- O ministro da Fazenda, Dario Durigan, afirmou que Jaques Wagner, líder do governo no Senado, deve ter a oportunidade de se explicar sobre o envolvimento com Daniel Vorcaro, dono do Banco Master, alvo da 9ª fase da Operação Compliance Zero.
- Durigan disse, em entrevista ao Acorda, Metrópoles, que nunca teve contato com Vorcaro e que confia que Wagner esclarecerá os fatos.
- Pela primeira vez, um integrante do governo comenta o caso, que envolve investigação da Polícia Federal.
- O ministro afirmou que o tema também destaca a necessidade de melhorar a supervisão do sistema bancário brasileiro, citando a expansão do Master entre 2019 e 2024 e ex-diretores presos.
- A PF deflagrou a nova etapa, cumprindo dezoito mandados de busca e apreensão no Distrito Federal, em São Paulo e na Bahia, mirando Wagner e Augusto Ferreira Lima, ex-sócio de Vorcaro.
O ministro da Fazenda, Dario Durigan, afirmou em entrevista ao Acorda, Metrópoles, que Jaques Wagner deve ter a chance de se explicar sobre a participação em suspeitas envolvendo o Banco Master. Wagner é senador e líder do governo no Senado. A 9ª fase da operação Compliance Zero foi deflagrada pela Polícia Federal nesta quinta-feira (18/6).
Durigan disse não ter conversado com o empresário Daniel Vorcaro, dono do Master, e reiterou a necessidade de Wagner se defender. O ministro destacou que confia no valoroso de Wagner e espera que ele preste esclarecimentos à Justiça. A declaração foi dada durante o contato com a reportagem.
Durigan criticou o sistema bancário e apontou que as aquisições, expansão e carteiras do Master ocorreram entre 2019 e 2024, período da gestão de antigos diretores do Banco Central.
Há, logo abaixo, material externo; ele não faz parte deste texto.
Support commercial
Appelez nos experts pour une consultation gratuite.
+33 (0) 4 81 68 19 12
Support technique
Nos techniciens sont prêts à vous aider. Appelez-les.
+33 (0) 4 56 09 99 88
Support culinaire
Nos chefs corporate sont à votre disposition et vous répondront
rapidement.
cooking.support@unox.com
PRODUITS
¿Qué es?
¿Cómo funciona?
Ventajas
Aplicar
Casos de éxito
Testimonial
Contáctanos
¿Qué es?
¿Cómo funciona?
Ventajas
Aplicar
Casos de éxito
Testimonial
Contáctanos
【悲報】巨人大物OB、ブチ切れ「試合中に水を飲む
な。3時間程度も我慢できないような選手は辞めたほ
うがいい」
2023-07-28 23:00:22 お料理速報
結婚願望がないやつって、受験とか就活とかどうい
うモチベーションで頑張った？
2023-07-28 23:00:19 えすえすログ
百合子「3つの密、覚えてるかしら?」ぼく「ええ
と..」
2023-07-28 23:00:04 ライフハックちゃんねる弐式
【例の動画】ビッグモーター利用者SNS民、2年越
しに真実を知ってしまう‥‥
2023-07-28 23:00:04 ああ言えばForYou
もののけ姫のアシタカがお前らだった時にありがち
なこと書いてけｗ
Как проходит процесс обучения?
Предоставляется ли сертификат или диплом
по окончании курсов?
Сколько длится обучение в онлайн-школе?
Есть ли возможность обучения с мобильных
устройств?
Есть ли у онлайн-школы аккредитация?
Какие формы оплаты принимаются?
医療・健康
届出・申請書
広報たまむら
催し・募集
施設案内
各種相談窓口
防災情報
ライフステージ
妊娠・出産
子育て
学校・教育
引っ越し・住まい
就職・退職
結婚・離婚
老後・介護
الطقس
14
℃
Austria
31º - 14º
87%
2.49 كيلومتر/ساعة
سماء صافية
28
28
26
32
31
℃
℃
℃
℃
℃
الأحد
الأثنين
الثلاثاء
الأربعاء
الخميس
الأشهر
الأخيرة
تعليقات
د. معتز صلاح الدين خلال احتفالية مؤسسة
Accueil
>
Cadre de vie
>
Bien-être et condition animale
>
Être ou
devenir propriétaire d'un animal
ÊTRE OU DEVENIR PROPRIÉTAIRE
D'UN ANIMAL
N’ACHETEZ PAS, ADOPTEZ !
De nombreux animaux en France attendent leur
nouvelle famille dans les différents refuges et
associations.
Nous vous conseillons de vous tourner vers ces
Segundo ele, o caso evidencia a importância de aprimorar a supervisão financeira com diversas instituições.
Contexto da operação
A PF investiga a participação de agentes públicos em irregularidades envolvendo instituições financeiras, incluindo Wagner e Augusto Ferreira Lima, ex-sócio de Vorcaro e dono do Banco Pleno, que também foi liquidado pelo BC. Ao todo, são 18 mandados de busca e apreensão autorizados pelo STF em Brasília, São Paulo e Bahia.